Let me start out by saying today was a bit of an emotional roller-coaster. The mass shooting in Vegas really hurt me. I was devastated and scared and angry and a blubbering mess for most of the morning. My heart was hurting and I wanted to pull the covers over my head and pretend the world didn’t exist.
I pushed myself through it. I let myself cry when I needed to cry and then moved on with trying to enjoy my time here. There is a park right across from where I am staying so I pulled myself together and did some yoga under a large tree. It was relaxing and peaceful and gave me hope.

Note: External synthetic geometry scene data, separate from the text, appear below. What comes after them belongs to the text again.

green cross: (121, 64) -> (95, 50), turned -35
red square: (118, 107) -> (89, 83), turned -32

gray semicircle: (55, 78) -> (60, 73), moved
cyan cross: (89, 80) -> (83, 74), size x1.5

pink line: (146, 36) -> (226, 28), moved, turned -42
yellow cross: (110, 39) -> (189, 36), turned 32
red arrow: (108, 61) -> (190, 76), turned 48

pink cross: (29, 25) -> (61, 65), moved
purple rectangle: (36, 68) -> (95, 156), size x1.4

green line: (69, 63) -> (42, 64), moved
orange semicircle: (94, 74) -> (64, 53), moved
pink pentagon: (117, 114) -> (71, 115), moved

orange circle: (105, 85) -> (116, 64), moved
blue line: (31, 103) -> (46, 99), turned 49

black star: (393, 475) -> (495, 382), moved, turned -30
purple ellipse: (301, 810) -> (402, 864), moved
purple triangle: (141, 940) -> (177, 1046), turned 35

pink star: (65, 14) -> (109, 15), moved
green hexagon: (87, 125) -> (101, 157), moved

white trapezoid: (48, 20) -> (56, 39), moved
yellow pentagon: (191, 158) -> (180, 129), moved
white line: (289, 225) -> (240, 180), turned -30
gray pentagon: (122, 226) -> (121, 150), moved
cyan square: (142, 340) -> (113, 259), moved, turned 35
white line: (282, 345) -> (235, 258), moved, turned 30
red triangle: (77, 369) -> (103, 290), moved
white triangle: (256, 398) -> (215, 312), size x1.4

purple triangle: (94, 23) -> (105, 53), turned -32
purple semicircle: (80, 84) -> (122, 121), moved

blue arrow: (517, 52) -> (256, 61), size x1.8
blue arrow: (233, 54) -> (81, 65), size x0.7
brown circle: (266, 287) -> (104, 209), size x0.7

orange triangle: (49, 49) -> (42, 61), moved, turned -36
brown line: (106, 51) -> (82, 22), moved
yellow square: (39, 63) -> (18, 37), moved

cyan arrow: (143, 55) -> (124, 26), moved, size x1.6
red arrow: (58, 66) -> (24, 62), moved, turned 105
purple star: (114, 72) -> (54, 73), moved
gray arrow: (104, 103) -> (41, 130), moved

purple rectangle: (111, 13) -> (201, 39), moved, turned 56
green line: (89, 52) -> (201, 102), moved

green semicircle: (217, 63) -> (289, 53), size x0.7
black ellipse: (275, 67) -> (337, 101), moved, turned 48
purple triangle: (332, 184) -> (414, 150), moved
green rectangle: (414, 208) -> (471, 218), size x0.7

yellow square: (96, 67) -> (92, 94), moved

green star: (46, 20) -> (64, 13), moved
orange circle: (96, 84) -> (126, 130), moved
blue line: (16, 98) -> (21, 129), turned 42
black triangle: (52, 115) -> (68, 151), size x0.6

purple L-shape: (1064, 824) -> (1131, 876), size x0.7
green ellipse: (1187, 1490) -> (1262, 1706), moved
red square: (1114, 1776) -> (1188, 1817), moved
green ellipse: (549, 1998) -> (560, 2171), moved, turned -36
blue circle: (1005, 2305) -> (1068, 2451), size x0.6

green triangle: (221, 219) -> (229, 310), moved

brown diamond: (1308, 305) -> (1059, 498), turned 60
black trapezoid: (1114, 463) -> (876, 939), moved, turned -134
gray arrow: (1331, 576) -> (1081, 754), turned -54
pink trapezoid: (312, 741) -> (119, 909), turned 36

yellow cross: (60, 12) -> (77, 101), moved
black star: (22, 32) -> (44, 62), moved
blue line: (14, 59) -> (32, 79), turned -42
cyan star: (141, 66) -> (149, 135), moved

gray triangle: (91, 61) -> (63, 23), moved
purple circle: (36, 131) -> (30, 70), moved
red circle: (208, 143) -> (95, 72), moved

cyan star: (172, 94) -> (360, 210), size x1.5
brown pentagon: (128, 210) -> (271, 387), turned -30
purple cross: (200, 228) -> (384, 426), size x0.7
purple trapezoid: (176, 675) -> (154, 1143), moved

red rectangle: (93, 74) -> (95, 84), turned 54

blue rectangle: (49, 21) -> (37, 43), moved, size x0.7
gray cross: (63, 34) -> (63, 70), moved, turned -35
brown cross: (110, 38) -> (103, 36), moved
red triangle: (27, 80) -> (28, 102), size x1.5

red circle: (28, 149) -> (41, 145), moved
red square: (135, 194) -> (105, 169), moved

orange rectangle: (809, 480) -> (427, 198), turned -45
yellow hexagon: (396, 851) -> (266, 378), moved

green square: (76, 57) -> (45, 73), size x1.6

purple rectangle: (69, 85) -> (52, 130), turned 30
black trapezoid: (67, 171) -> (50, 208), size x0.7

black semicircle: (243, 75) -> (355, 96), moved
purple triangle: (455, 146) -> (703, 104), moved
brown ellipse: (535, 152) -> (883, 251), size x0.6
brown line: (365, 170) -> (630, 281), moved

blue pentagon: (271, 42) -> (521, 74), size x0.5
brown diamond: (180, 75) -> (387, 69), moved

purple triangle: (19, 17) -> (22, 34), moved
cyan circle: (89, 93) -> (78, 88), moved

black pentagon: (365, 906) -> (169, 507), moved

After yoga, I prepared for tonight’s show and then headed to Barleycorn’s. I had no idea what to expect. My host told me that this place is a small dive bar but it was way bigger than what she described. I met some really awesome people tonight. They were kind and interesting and I was pleasantly surprised at how diverse the crowd was. They played some of my personal favorite songs and the backyard patio was perfectly serene. It was just enough dive to have character but enough class to feel safe.
Everyone who performed tonight was so talented. When it was my turn to go up, I sang my heart out. I just felt so comfortable and was in such a good place mentally that I wasn’t as nervous as I normally am. They even let me sing an extra song! The people in Wichita are so laid-back and welcoming. I can totally see why bands stop to play here.
I feel so happy right now. I wish the whole world could feel this way all the time.